In 2013 San Francisco real estate continued to make significant gains in value. The median price of a single family home increased by 19.8%, while condos were up 14.4%. At the same time, inventory was at its lowest ebb in two years with condos, on average, selling for 6.5% over asking, and single family at 8% over asking. Additionally, though rates were at historic lows for most of the year, uncertain regulatory guidelines caused lenders' qualifying practices to remain unreliable, giving cash buyers a significant advantage. We were coming from a long way down, so certainly it is good to see a recovery. The question is will those factors continue into 2014?
A balanced market has qualified buyers, reliable mortgage practices, and sufficient inventory. These elements may come together in 2014. New, and reasonable financing regulations are finally in place and interest rates are expected to remain under 5%. Some of the "missing" inventory resides with "move-up buyers": property owners selling a house to buy another. Right now, these sellers should be able to get top dollar for their current property, while the more reliable lending practices and consistent interest rates make them more competitive as buyers. This cycle actually increases inventory and could ease the pressure on prices.
It is impossible to predict if the influx of cash heavy buyers will continue, and to what extent prices will rise. Such trend lines always flatten out; we just don't know when. A lot of "ifs", but the 2014 real estate market looks like it may provide more flexibility and opportunities for buyers and sellers.
Potential Regulation for Commuter Shuttles on the Horizon
San Francisco home buyers are struck with a plethora of amenities most Realtors outside of the Bay Area wouldn't think to mention: WalkScores, LEED Ratings, and all manner of gadgets to play our music, cook our food, and keep our homes set to just the right temperature.

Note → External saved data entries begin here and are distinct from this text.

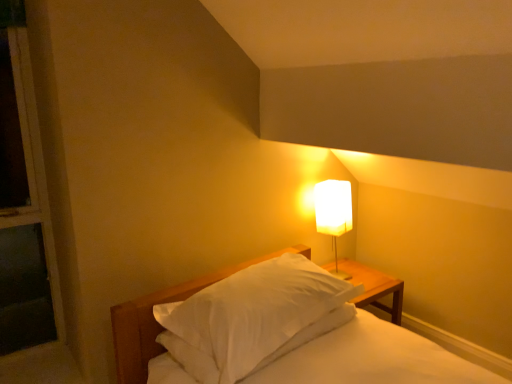 Question: Considering the positions of white soft pillow at center and white fabric lampshade at upper right in the image, is white soft pillow at center wider or thinner than white fabric lampshade at upper right?

Choices:
 (A) thin
 (B) wide

Answer: (B)

Question: Is white soft pillow at center to the left or to the right of white fabric lampshade at upper right in the image?

Choices:
 (A) left
 (B) right

Answer: (A)

Question: Estimate the real-world distances between objects in this image. Which object is closer to the white fabric lampshade at upper right?

Choices:
 (A) white matte bed at center
 (B) white soft pillow at center

Answer: (A)

Question: Which of these objects is positioned farthest from the white matte bed at center?

Choices:
 (A) white soft pillow at center
 (B) white fabric lampshade at upper right

Answer: (B) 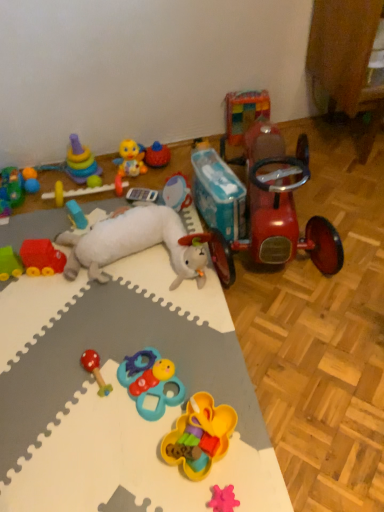 Where is `free space to the left of pink rubber bear at lower center, the 3th toy when ordered from right to left`? free space to the left of pink rubber bear at lower center, the 3th toy when ordered from right to left is located at coordinates (161, 480). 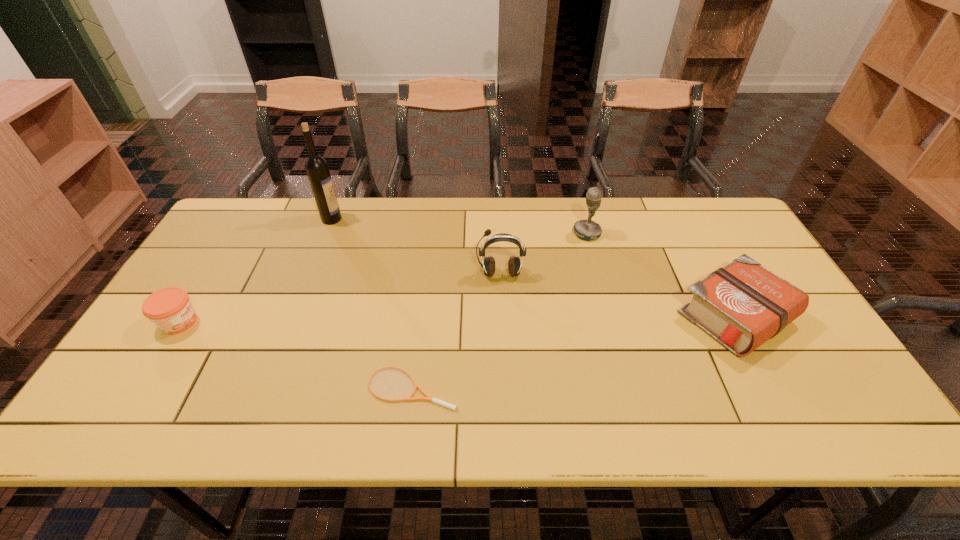 Locate an element on the screen. the tallest object is located at coordinates (316, 167).

The width and height of the screenshot is (960, 540). I want to click on the fifth object from right to left, so click(316, 167).

In order to click on microphone in this screenshot , I will do `click(587, 229)`.

Locate an element on the screen. The width and height of the screenshot is (960, 540). the fourth object from left to right is located at coordinates (514, 265).

Identify the location of Bible. coord(742,305).

At what (x,y) coordinates should I click in order to perform the action: click on the leftmost object. Please return your answer as a coordinate pair (x, y). The height and width of the screenshot is (540, 960). Looking at the image, I should click on tap(170, 309).

Identify the location of jam. (170, 309).

The width and height of the screenshot is (960, 540). Find the location of `tennis racket`. tennis racket is located at coordinates (428, 398).

Identify the location of the shortest object. This screenshot has height=540, width=960. (428, 398).

The height and width of the screenshot is (540, 960). I want to click on vacant space situated 0.380m on the label of the tallest object, so click(x=457, y=219). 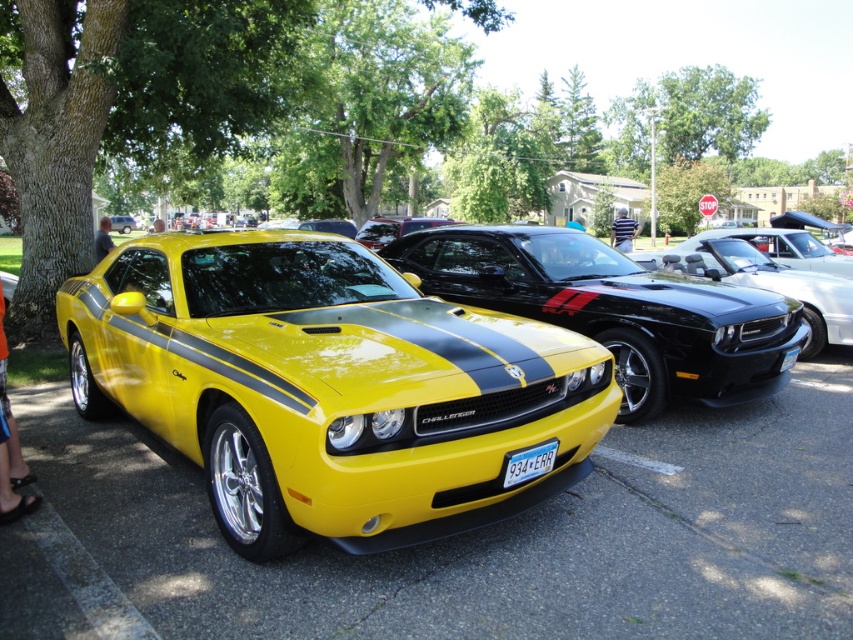 You are a photographer trying to capture the yellow glossy dodge challenger at center and the white plastic license plate at center in a single shot. Since the camera can only focus on one object at a time, which object should you focus on first to ensure the other remains in the background?

The yellow glossy dodge challenger at center is located above the white plastic license plate at center, so you should focus on the yellow glossy dodge challenger at center first to keep the white plastic license plate at center in the background.

You are a photographer trying to capture the shiny yellow muscle car at center and the white plastic license plate at center in a single shot. Since you want both to be clearly visible, which object should you ensure is closer to the camera to avoid blurring?

The shiny yellow muscle car at center is larger in size than the white plastic license plate at center, so to ensure both are clearly visible, you should position the shiny yellow muscle car at center closer to the camera. This way, the larger object won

This is a city where tech meets activism, and the fruits of that convergence have made homelife more easy, efficient and friendly to the environment.

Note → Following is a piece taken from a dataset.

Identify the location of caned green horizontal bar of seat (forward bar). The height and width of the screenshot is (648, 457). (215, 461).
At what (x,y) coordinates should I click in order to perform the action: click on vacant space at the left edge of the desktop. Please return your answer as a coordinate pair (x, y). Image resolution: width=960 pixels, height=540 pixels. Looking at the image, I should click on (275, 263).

But there is one innovation where tech and activism have recently clashed; and it is also rapidly becoming a highly marketable amenity for home sellers in many San Francisco neighborhoods: Commuter shuttles, a.k.a. "the Google bus."
Fortunately, Mayor Ed Lee and several members of the board of supes saw this conflict coming a year ago. Along with the heads of several high-profile firms, they recently announced a pilot program that will allow commuter shuttles to operate with less disruption to our existing public transit -- a top priority for those who oppose the private shuttles. It's estimated that 35,000 people board the shuttles daily, putting an impressive dent in the Bay Area's legendary traffic and eliminating 761,000 metric tons of carbon every year from the region's roads and air. We'll see if this proposal gets the approval of the SFMTA Board later this month.